Work to complete: Provide the count of lines below that include the word "heights", without any accompanying remarks.

Supplied entries:
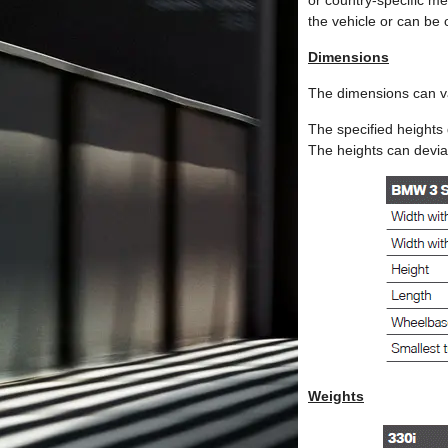
or country-specific m
the vehicle or can be 
Dimensions
The dimensions can v
The specified heights 
The heights can deviat
Weights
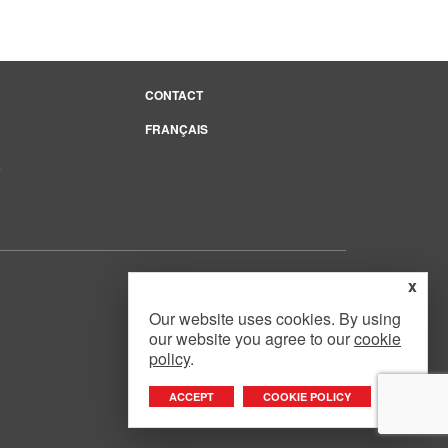
CONTACT
FRANÇAIS
e
x
Our website uses cookies. By using
our website you agree to our
cookie
Website Design
by
Mouth Media Inc.
policy
.
ACCEPT
COOKIE POLICY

Problem solution: 2